Acute
anemia increases the risk for perioperative morbidity and mortality in
critically ill patients who experience blood loss and fluid
resuscitation (
hemodilution). Animal models of acute
anemia suggest that
neuronal nitric oxide synthase (nNOS)-derived
nitric oxide (NO) is adaptive and protects against
anemia-induced mortality. During acute
anemia, we have observed a small but consistent increase in
methemoglobin (MetHb) levels that is inversely proportional to the acute reduction in Hb observed during
hemodilution in animals and humans. We hypothesize that this increase in MetHb may be a
biomarker of
anemia-induced tissue
hypoxia. The increase in MetHb may occur by at least two mechanisms: (1) direct
hemoglobin oxidation by increased nNOS-derived NO within the perivascular tissue and (2) by increased
deoxyhemoglobin (DeoxyHb)
nitrite reductase activity within the vascular compartment.

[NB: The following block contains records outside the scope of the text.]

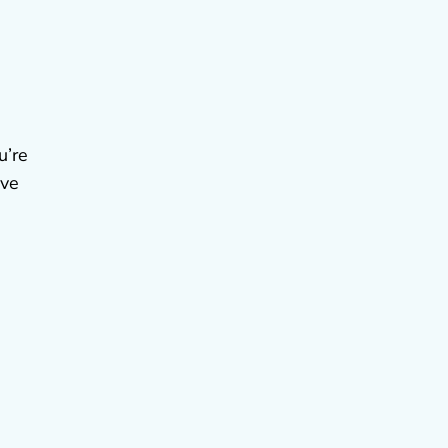
u’re
ive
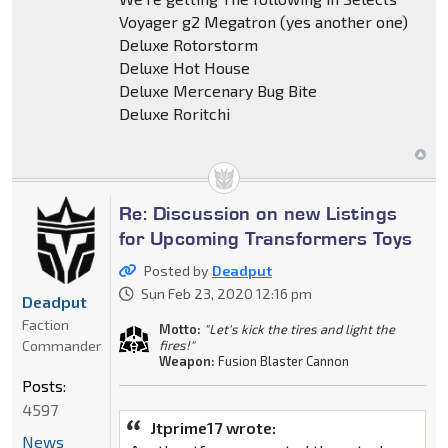
Voyager g2 Megatron (yes another one)
Deluxe Rotorstorm
Deluxe Hot House
Deluxe Mercenary Bug Bite
Deluxe Roritchi
Re: Discussion on new Listings
for Upcoming Transformers Toys
Posted by
Deadput
Sun Feb 23, 2020 12:16 pm
Deadput
Faction
Motto:
"Let's kick the tires and light the
Commander
fires!"
Weapon:
Fusion Blaster Cannon
Posts:
4597
Jtprime17 wrote:
News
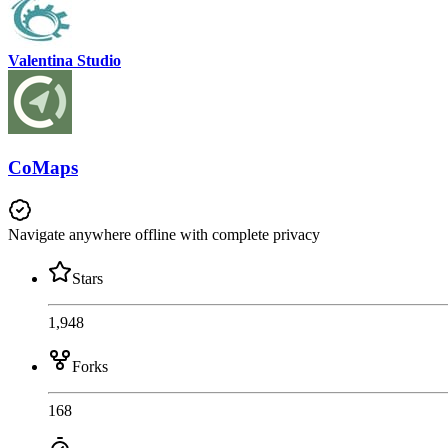
Valentina Studio
CoMaps
Navigate anywhere offline with complete privacy
Stars
1,948
Forks
168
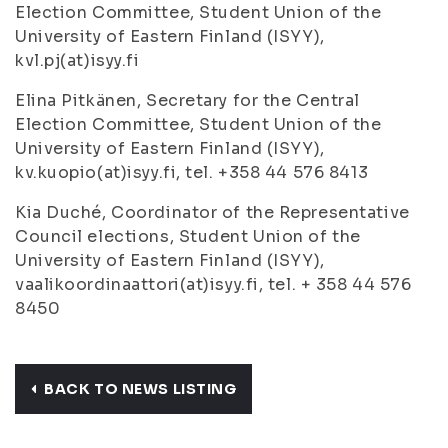
Election Committee, Student Union of the
University of Eastern Finland (ISYY),
kvl.pj(at)isyy.fi
Elina Pitkänen, Secretary for the Central
Election Committee, Student Union of the
University of Eastern Finland (ISYY),
kv.kuopio(at)isyy.fi, tel. +358 44 576 8413
Kia Duché, Coordinator of the Representative
Council elections, Student Union of the
University of Eastern Finland (ISYY),
vaalikoordinaattori(at)isyy.fi, tel. + 358 44 576
8450
BACK TO NEWS LISTING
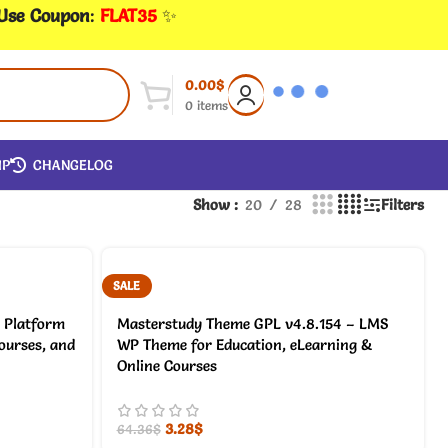
 Use Coupon
:
FLAT35
✨
0.00
$
0
items
IP
CHANGELOG
Show
20
28
Filters
SALE
 Platform
Masterstudy Theme GPL v4.8.154 – LMS
courses, and
WP Theme for Education, eLearning &
Online Courses
3.28
$
64.36
$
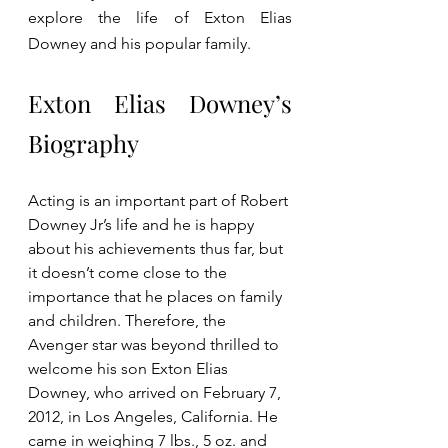
explore the life of Exton Elias 
Downey and his popular family.
Exton Elias Downey’s 
Biography
Acting is an important part of Robert 
Downey Jr’s life and he is happy 
about his achievements thus far, but 
it doesn’t come close to the 
importance that he places on family 
and children. Therefore, the 
Avenger star was beyond thrilled to 
welcome his son Exton Elias 
Downey, who arrived on February 7, 
2012, in Los Angeles, California. He 
came in weighing 7 lbs., 5 oz. and 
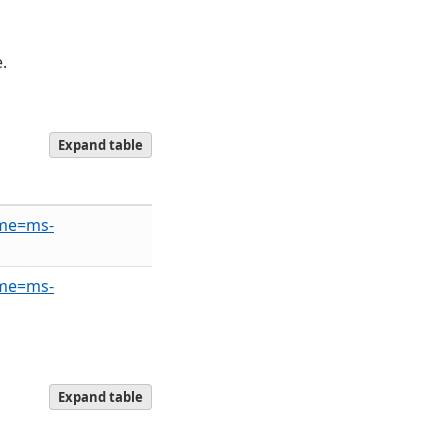
.
Expand table
ame=ms-
ame=ms-
Expand table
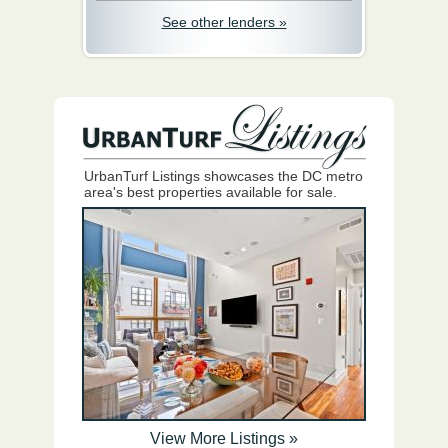
See other lenders »
UrbanTurf Listings showcases the DC metro
area's best properties available for sale.
View More Listings »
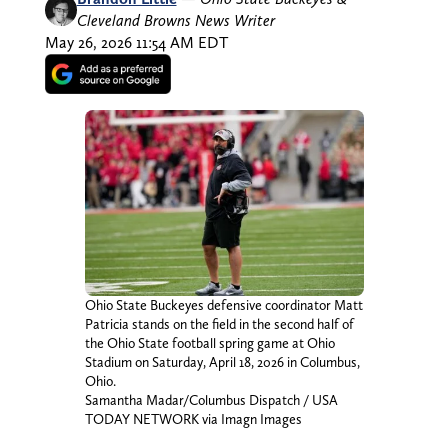
Cleveland Browns News Writer
May 26, 2026 11:54 AM EDT
Ohio State Buckeyes defensive coordinator Matt
Patricia stands on the field in the second half of
the Ohio State football spring game at Ohio
Stadium on Saturday, April 18, 2026 in Columbus,
Ohio.
Samantha Madar/Columbus Dispatch / USA
TODAY NETWORK via Imagn Images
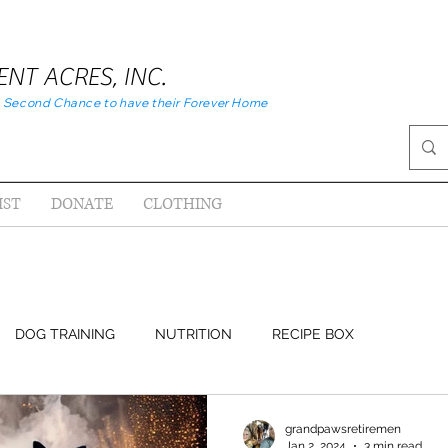
NT ACRES, INC.
 Second Chance to have their Forever Home
IST
DONATE
CLOTHING
DOG TRAINING
NUTRITION
RECIPE BOX
grandpawsretiremen
Jan 2, 2024
3 min read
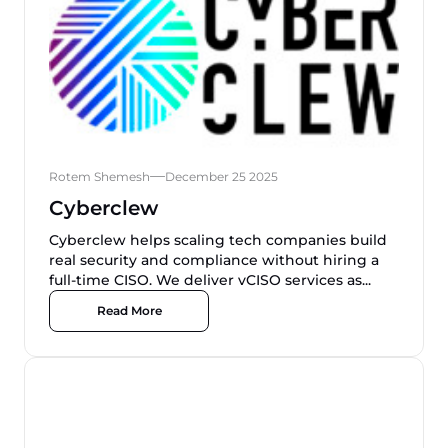
Rotem Shemesh
December 25 2025
Cyberclew
Cyberclew helps scaling tech companies build
real security and compliance without hiring a
full-time CISO. We deliver vCISO services as...
Read More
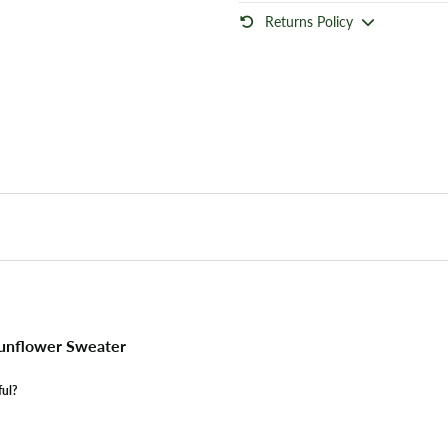
Returns Policy
unflower Sweater
ful?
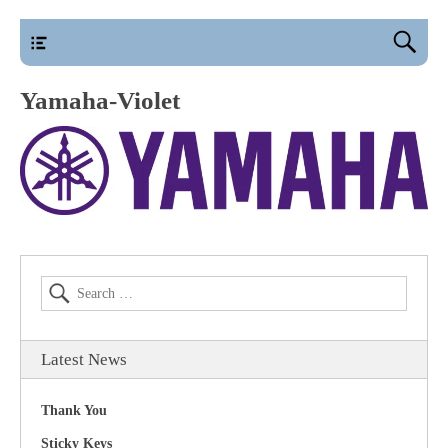
main
Yamaha-Violet
Latest News
Thank You
Sticky Keys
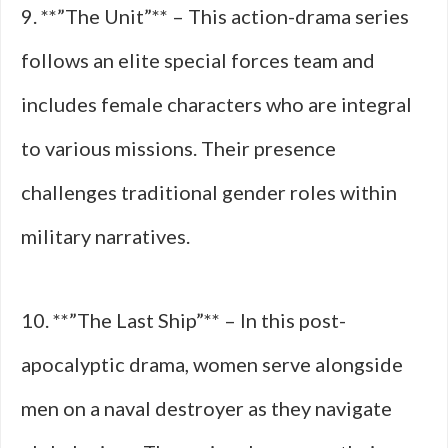
9. **”The Unit”** – This action-drama series
follows an elite special forces team and
includes female characters who are integral
to various missions. Their presence
challenges traditional gender roles within
military narratives.
10. **”The Last Ship”** – In this post-
apocalyptic drama, women serve alongside
men on a naval destroyer as they navigate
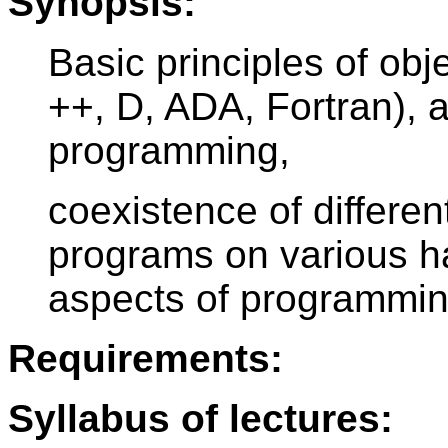
Synopsis:
Basic principles of ob
++, D, ADA, Fortran), 
programming,
coexistence of different
programs on various ha
aspects of programmin
Requirements:
Syllabus of lectures:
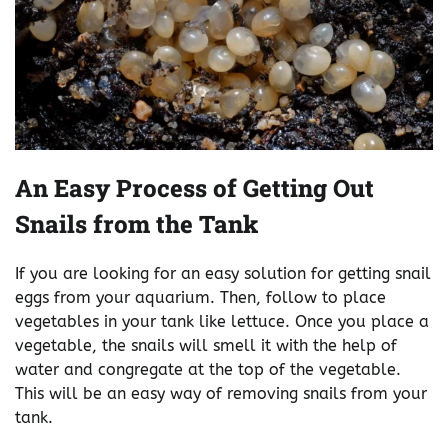
An Easy Process of Getting Out
Snails from the Tank
If you are looking for an easy solution for getting snail
eggs from your aquarium. Then, follow to place
vegetables in your tank like lettuce. Once you place a
vegetable, the snails will smell it with the help of
water and congregate at the top of the vegetable.
This will be an easy way of removing snails from your
tank.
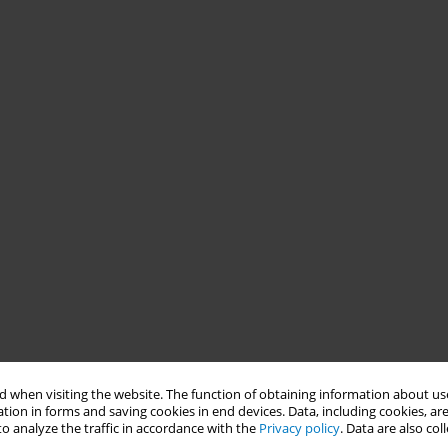
 when visiting the website. The function of obtaining information about use
tion in forms and saving cookies in end devices. Data, including cookies, are
o analyze the traffic in accordance with the
Privacy policy
. Data are also co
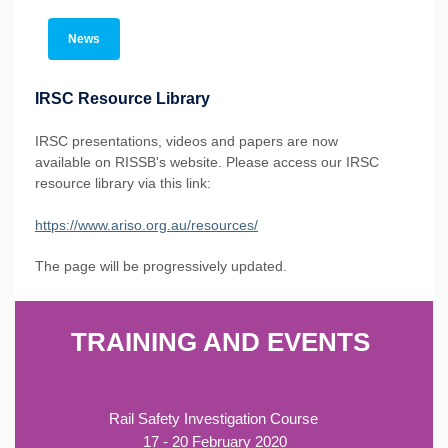
News
IRSC Resource Library
IRSC presentations, videos and papers are now
available on RISSB's website. Please access our IRSC
resource library via this link:
https://www.ariso.org.au/resources/
The page will be progressively updated.
TRAINING AND EVENTS
Rail Safety Investigation Course
17 - 20 February 2020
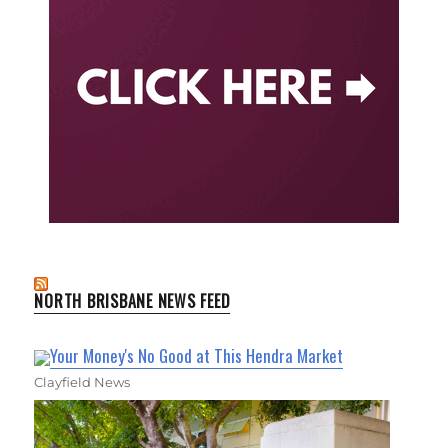
NORTH BRISBANE NEWS FEED
Your Money's No Good at This Hendra Market
Clayfield News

Both mechanisms reflect a potential increase in NO signaling from the tissue and vascular compartments during
anemia. These responses are thought to be adaptive; as deletion of nNOS results in increased mortality in a model of acute
anemia. Finally, it is possible that prolonged activation of these mechanisms may lead to maladaptive changes in redox signaling. We hypothesize, increased MetHb in the vascular compartment during acute
anemia may reflect activation of adaptive mechanisms which augment NO signaling. Understanding the link between
anemia, MetHb and its treatments (transfusion of stored blood) may help us to develop novel treatment strategies to reduce the risk of
anemia-induced morbidity and mortality.